Required action >>
If a line in the data below includes the string "target", please return a copy of it.
___ Records shown
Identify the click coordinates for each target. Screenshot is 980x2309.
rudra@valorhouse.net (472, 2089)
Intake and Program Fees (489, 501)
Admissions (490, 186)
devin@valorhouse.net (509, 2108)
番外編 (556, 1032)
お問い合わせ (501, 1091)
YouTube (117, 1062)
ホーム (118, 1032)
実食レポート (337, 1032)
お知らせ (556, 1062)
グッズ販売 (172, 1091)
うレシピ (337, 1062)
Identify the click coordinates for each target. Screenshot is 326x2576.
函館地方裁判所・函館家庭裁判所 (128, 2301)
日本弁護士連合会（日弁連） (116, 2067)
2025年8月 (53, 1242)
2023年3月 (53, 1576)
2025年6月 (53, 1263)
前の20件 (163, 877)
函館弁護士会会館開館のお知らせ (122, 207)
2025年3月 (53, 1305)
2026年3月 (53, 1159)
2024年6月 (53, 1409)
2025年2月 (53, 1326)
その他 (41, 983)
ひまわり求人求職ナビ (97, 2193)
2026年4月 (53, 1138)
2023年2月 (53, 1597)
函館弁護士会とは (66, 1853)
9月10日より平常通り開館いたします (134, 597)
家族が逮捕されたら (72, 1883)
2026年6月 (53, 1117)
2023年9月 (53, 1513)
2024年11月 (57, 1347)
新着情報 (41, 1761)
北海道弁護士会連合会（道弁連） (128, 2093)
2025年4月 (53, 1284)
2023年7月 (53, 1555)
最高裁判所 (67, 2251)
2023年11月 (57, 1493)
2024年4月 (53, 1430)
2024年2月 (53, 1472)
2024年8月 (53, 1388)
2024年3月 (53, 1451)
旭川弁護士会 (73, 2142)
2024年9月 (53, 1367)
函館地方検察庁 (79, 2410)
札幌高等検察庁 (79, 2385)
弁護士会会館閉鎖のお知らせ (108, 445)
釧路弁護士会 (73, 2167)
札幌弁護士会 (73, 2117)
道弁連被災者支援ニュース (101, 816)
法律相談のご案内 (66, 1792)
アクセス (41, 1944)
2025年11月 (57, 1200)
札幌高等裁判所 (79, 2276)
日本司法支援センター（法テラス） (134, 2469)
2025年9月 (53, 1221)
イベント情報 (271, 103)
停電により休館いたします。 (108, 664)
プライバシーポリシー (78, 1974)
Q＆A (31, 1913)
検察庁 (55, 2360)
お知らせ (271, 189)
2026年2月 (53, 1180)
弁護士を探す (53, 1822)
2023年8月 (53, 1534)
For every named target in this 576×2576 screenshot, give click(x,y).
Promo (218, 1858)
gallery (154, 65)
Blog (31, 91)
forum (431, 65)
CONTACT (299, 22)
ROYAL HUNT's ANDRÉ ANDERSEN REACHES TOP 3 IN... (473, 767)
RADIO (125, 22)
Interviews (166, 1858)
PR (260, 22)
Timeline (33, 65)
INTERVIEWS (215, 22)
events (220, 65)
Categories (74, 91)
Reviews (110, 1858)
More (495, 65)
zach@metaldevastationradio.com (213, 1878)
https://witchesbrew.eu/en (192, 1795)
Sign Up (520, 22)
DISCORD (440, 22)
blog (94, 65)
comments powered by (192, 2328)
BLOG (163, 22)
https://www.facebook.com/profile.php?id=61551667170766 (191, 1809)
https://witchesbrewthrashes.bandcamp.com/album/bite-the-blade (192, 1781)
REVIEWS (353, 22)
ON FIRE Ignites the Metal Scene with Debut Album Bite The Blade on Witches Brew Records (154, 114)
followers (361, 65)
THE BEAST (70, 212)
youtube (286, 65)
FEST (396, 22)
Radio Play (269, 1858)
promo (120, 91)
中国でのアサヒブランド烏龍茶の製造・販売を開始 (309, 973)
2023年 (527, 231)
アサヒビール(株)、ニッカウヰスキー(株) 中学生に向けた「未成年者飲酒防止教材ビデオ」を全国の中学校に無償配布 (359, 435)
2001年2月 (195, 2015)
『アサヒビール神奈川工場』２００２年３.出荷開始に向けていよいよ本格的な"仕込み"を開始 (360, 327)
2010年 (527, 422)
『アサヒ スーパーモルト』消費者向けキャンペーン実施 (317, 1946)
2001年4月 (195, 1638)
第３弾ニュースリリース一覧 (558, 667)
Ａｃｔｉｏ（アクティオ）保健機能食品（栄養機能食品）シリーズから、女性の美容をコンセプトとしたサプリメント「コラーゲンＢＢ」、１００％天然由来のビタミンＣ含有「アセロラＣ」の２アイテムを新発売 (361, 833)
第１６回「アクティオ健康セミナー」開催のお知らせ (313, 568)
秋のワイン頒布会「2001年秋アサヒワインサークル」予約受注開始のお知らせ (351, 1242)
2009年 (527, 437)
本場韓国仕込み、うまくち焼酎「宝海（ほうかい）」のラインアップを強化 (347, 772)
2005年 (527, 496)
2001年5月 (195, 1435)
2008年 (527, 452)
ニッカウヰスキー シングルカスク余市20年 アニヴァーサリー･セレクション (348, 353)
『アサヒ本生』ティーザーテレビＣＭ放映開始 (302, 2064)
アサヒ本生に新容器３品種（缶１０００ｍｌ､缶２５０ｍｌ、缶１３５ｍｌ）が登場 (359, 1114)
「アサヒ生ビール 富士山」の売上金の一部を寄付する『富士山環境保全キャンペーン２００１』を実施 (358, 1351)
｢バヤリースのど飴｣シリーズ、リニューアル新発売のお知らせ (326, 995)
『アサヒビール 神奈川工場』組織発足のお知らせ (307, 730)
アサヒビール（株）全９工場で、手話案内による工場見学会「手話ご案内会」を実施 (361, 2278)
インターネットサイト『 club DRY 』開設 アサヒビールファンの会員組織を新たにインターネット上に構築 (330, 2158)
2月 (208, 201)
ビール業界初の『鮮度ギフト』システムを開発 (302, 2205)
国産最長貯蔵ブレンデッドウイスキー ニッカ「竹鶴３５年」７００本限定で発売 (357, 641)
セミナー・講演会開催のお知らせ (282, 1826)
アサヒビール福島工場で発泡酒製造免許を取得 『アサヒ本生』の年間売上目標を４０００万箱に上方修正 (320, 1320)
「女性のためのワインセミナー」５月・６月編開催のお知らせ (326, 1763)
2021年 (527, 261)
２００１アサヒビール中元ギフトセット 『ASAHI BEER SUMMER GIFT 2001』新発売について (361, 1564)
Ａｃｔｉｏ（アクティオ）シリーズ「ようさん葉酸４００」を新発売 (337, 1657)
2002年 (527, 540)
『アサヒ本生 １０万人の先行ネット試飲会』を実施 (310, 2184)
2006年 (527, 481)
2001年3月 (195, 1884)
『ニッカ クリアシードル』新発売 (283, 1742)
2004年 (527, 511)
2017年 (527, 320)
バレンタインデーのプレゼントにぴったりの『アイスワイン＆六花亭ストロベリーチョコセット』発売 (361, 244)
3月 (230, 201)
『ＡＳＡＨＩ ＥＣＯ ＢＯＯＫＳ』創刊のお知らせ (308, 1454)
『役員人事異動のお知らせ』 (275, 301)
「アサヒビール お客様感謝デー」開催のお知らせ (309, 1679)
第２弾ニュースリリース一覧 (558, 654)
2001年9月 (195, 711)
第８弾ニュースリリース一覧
______
Output of the exercise >>
Identify the click coordinates for each target. Screenshot is 980x2309.
Identify the click coordinates for each target. Screenshot is 326x2576.
For every named target in this 576×2576 screenshot, give click(x,y).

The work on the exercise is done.